◆ Problem ◆
What do the lines from the one containing "Каршеринг Vorona Car в Перми" through the end of the entries say? Quote them exactly, and only them.

◆ Dataset excerpts ◆
──────────────────────────────

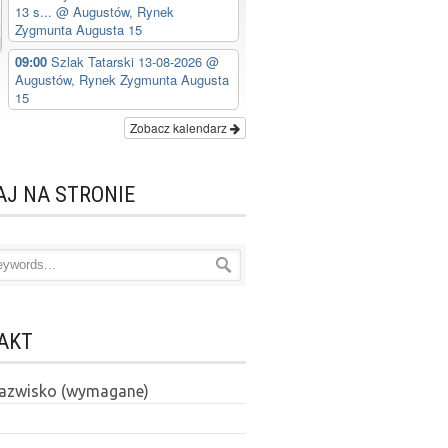
13 s...
@ Augustów, Rynek
Zygmunta Augusta 15
09:00
Szlak Tatarski 13-08-2026
@
Augustów, Rynek Zygmunta Augusta
15
Zobacz kalendarz
AJ NA STRONIE
AKT
 nazwisko (wymagane)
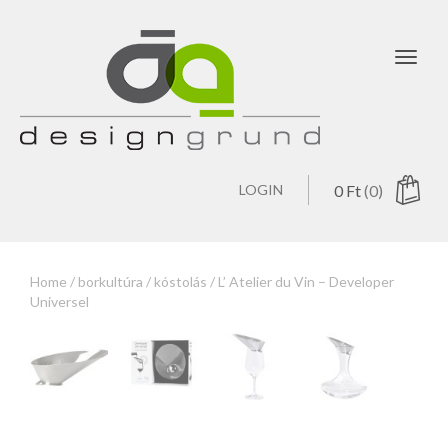
Toggl
navig
LOGIN
0
Ft
(0)
Home
/
borkultúra
/
kóstolás
/ L’ Atelier du Vin – Developer
Universel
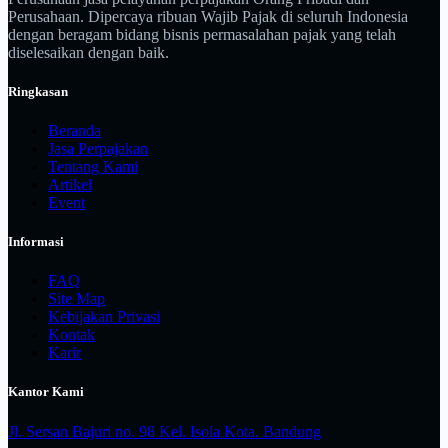
Perusahaan. Dipercaya ribuan Wajib Pajak di seluruh Indonesia
dengan beragam bidang bisnis permasalahan pajak yang telah
diselesaikan dengan baik.
Ringkasan
Beranda
Jasa Perpajakan
Tentang Kami
Artikel
Event
Informasi
FAQ
Site Map
Kebijakan Privasi
Kontak
Karir
Kantor Kami
Jl. Sersan Bajuri no. 98 Kel. Isola Kota. Bandung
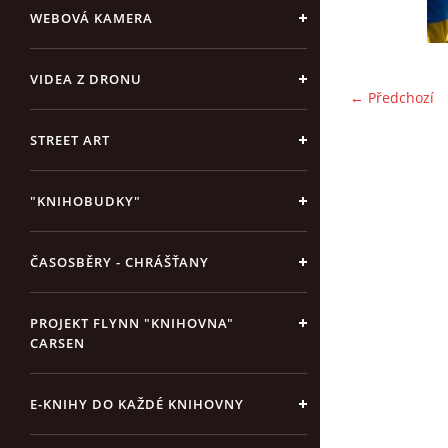
WEBOVÁ KAMERA
VIDEA Z DRONU
← Předchozí
STREET ART
"KNIHOBUDKY"
ČASOSBĚRY - CHRÁŠŤANY
PROJEKT FLYNN "KNIHOVNA"
CARSEN
E-KNIHY DO KAŽDÉ KNIHOVNY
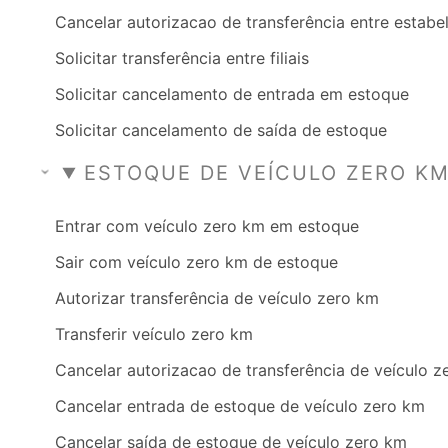
Cancelar autorizacao de transferência entre estab
Solicitar transferência entre filiais
Solicitar cancelamento de entrada em estoque
Solicitar cancelamento de saída de estoque
ESTOQUE DE VEÍCULO ZERO K
Entrar com veículo zero km em estoque
Sair com veículo zero km de estoque
Autorizar transferência de veículo zero km
Transferir veículo zero km
Cancelar autorizacao de transferência de veículo 
Cancelar entrada de estoque de veículo zero km
Cancelar saída de estoque de veículo zero km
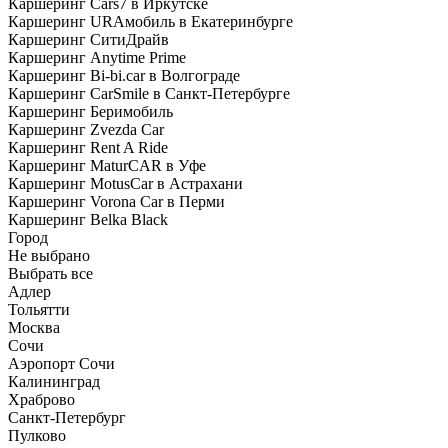
Каршеринг Cars7 в Иркутске
Каршеринг URAмобиль в Екатеринбурге
Каршеринг СитиДрайв
Каршеринг Anytime Prime
Каршеринг Bi-bi.car в Волгограде
Каршеринг CarSmile в Санкт-Петербурге
Каршеринг Беримобиль
Каршеринг Zvezda Car
Каршеринг Rent A Ride
Каршеринг MaturCAR в Уфе
Каршеринг MotusCar в Астрахани
Каршеринг Vorona Car в Перми
Каршеринг Belka Black
Город
Не выбрано
Выбрать все
Адлер
Тольятти
Москва
Сочи
Аэропорт Сочи
Калининград
Храброво
Санкт-Петербург
Пулково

──────────────────────────────

◆ Result ◆
Каршеринг Vorona Car в Перми
Каршеринг Belka Black
Город
Не выбрано
Выбрать все
Адлер
Тольятти
Москва
Сочи
Аэропорт Сочи
Калининград
Храброво
Санкт-Петербург
Пулково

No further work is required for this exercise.